An object of the utility model is to provide a can carry out dynamic adjustment's vortex compression mechanism to fuel injection quantity according to the operating mode.

In order to achieve the above object, the present invention provides a scroll compression mechanism, including: a non-orbiting scroll member and an orbiting scroll member including an orbiting scroll end plate, the orbiting scroll member and the non-orbiting scroll member cooperating to define a series of working fluid chambers including a central compression chamber and a fluid suction chamber; and an oil supply passage for supplying lubricating oil from a lubricating oil source into the scroll compression mechanism, the scroll compression mechanism further comprising: a regulator valve comprising a movable valve body; and a fluid pressure passage including a first end and a second end, wherein the first end is in fluid communication with a first pressure source to apply a first pressure to a first side end of the movable valve body, and the second end is in fluid communication with a second pressure source to apply a second pressure to a second side end of the movable valve body, such that the movable valve body is selectively movable toward a first direction that decreases the flow cross-sectional area of the oil supply passage and toward a second direction opposite to the first direction that increases the flow cross-sectional area of the oil supply passage based on a pressure difference of the first pressure and the second pressure, thereby adjusting an amount of oil supply to the scroll compression mechanism.

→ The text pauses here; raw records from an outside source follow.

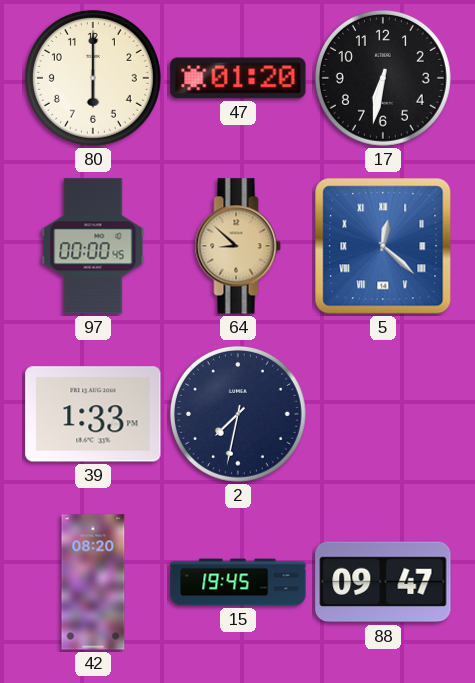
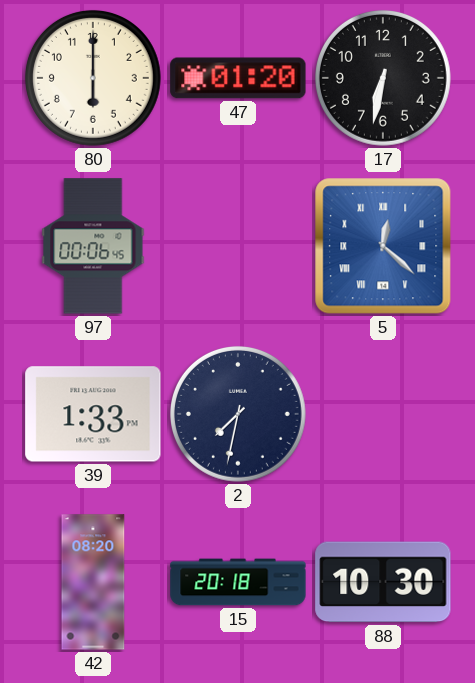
97: 00:00 -> 00:06
64: 8:52 -> none
15: 19:45 -> 20:18
88: 09:47 -> 10:30
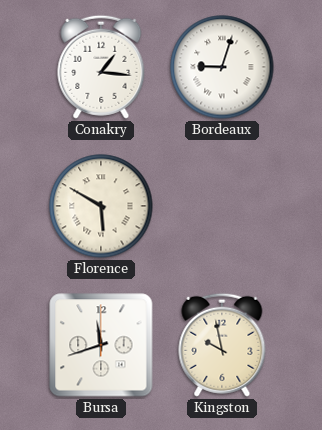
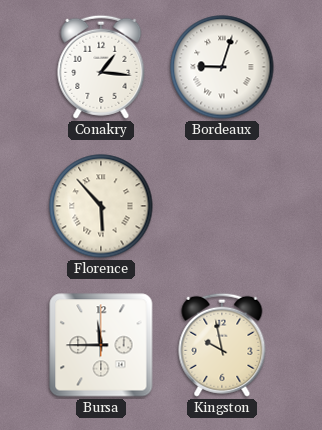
Florence: 5:50 -> 5:53
Bursa: 11:42 -> 11:45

Advantageously, the oil supply passage, the regulating valve and the fluid pressure passage are provided in the orbiting scroll end plate.

Advantageously, the oil supply passage includes a vertical oil supply port substantially parallel to a central axis of the scroll compression mechanism, the vertical oil supply port leading to the fluid suction chamber, and the movable valve body is partially disposed in the vertical oil supply port so as to adjust a flow cross-sectional area of the oil supply passage by adjusting the flow cross-sectional area of the vertical oil supply port.

Advantageously, the oil supply passage further comprises a transverse oil supply gallery substantially perpendicular to the central axis, the transverse oil supply gallery intersecting with and communicating with the vertical oil supply gallery.

Advantageously, the fluid pressure passage includes a transverse fluid pressure port substantially perpendicular to the central axis, and the transverse fluid pressure port and the transverse oil supply port are arranged horizontally or vertically in the orbiting scroll end plate.

Advantageously, the transverse fluid pressure bore and the vertical oil supply bore partially overlap in a vertical direction parallel to the central axis, the transverse oil supply bore including a main transverse oil supply bore arranged alongside the transverse fluid pressure bore with the transverse fluid pressure bore and the transverse oil supply bore arranged horizontally, the transverse oil supply bore further including a secondary transverse oil supply bore in intersecting communication with both the main transverse oil supply bore and the vertical oil supply bore, the transverse fluid pressure bore and the transverse oil supply bore being arranged alongside the transverse fluid pressure bore with the transverse oil supply bore arranged vertically.

Advantageously, the orbiting scroll part includes a hub portion, a base region in an inner space of the hub portion near the orbiting scroll end plate serves as the lubricating oil source, and an oil feed end of the oil supply passage is connected to the base region.

Advantageously, the first pressure varies with a variation in an operating condition of the scroll compression mechanism or a variation in an operating condition of a system to which the scroll compression mechanism is applied, and/or the second pressure varies with a variation in an operating condition of the scroll compression mechanism or a variation in an operating condition of a system to which the scroll compression mechanism is applied.

Advantageously, the regulating valve further comprises an elastic member disposed abuttable to the second lateral end, the elastic member being adapted to bias the movable valve body toward the first direction.

Advantageously, said first pressure source is said central compression chamber; and/or the second pressure source is the fluid intake chamber or a low pressure region located outside of the scroll compression mechanism.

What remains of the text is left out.